Anlıyorum. Demek bir
şeyler yapmak istiyorlar. Tıpkı etrafımdaki hizmetçiler gibi. Acını anlıyorum,
Mare. Yine de bu demektir ki kurtardığım o üç kişi tamamen de işe yaramaz
değillermiş. Eski kölelerin seks eğitimi vermesi kötü mü olur acaba? Hmm~”
“Şey, sonuçta hayatlarını kurtardık. Kızgın olsanız bile
sinirlenip öldüreyim demeyin. Eğer cidden baş belası olduklarını düşünüyorsanız
gelip ana söyleyin, ben onları farklı bir yere gönderirim.”
“Anlaşıldı! Zamanı geldiğinde söylerim.”
Ainz, kafasını eğmiş olan Mare’ye baktı ve “Ne,” diye
mırıldandı. Ardından dönüp buz gibi bir bakışla Albedo’ya baktı.

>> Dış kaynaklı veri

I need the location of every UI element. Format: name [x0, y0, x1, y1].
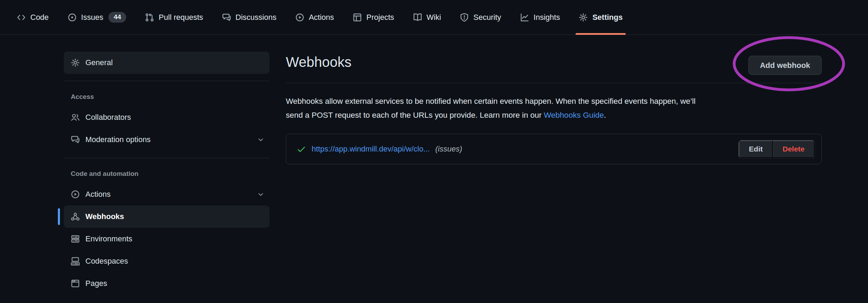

“Albedo, kalkma zamanı. Üç dakikayı geçti bile.”
Albedo bir anlığına hayal kırıklığına uğramış gözükse de
emre uydu ve bir şey demeden Ainz’in kucağından kalktı.

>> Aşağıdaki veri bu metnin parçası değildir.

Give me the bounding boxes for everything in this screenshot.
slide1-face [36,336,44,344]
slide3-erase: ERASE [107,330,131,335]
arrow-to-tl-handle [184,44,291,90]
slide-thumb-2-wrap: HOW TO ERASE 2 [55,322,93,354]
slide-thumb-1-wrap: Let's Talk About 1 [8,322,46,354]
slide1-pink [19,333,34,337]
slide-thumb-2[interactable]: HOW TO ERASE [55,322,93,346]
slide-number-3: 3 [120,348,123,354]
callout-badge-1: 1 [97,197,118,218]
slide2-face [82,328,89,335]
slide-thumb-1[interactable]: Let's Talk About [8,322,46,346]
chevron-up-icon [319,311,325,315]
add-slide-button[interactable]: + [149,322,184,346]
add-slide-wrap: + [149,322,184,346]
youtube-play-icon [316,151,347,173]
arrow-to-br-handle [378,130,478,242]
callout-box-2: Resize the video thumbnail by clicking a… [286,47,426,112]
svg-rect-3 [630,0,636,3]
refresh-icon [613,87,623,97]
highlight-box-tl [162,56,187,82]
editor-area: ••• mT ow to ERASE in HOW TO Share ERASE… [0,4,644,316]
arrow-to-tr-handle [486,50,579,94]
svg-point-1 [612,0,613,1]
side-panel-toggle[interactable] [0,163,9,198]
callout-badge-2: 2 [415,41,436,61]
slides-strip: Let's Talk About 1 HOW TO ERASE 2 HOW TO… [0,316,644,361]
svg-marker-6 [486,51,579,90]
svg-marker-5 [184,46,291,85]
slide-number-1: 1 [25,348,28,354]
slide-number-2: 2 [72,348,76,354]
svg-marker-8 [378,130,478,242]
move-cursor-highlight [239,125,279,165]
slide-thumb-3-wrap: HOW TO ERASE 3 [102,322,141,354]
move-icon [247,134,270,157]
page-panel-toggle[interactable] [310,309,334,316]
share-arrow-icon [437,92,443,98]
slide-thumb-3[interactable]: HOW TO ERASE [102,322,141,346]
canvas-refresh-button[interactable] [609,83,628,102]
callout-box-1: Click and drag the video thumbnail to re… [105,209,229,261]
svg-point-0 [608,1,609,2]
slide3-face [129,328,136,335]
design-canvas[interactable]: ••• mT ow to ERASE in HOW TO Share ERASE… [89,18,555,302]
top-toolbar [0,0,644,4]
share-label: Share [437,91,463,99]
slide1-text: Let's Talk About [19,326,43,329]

“Düşündüm de, ikiniz ne yapıyordunuz, Ainz-sama?”
“Hm? Ahh. Nazarick’teki insanlardan ülkeyi nasıl daha iyi
yapabiliriz diye öneri toplamıştım. Ah, doğru ya, siz ikinizin de iyi bir fikri
varsa neden söylemiyorsunuz? Her şeye açığım sonuçta.”
Aura’nın suratı birden aydınlandı.
“Eğer öyle diyorsanız, Ainz-sama! Benim çok iyi bir fikrim
var!”
“Hohoho, neymiş bu peki Aura? Söyle bakalım.”
“Tamam! Bence erkekler kız gibi, kızlar da erkekler gibi
giyinmeli!”
Bukubukuchagama!
Ainz içinden eski arkadaşlarının birinin ismini bağırmıştı.
Bir anlığına Ainz o pembe slime’ın “özür~dilerim” diyen
görüntüsünü bie aklında canlandırdı.
“Anlıyorum. Demek bu Bukubukuchagama-sama’nın fikriydi.
Cidden de çok iyi bir teklif. Dahası bu ülkede Yüce Varlıkların verdiği her
karar doğrudur.”
Doğru mu? Ainz,
Albedo’yla dalga geçmek istedi ama yapamadı.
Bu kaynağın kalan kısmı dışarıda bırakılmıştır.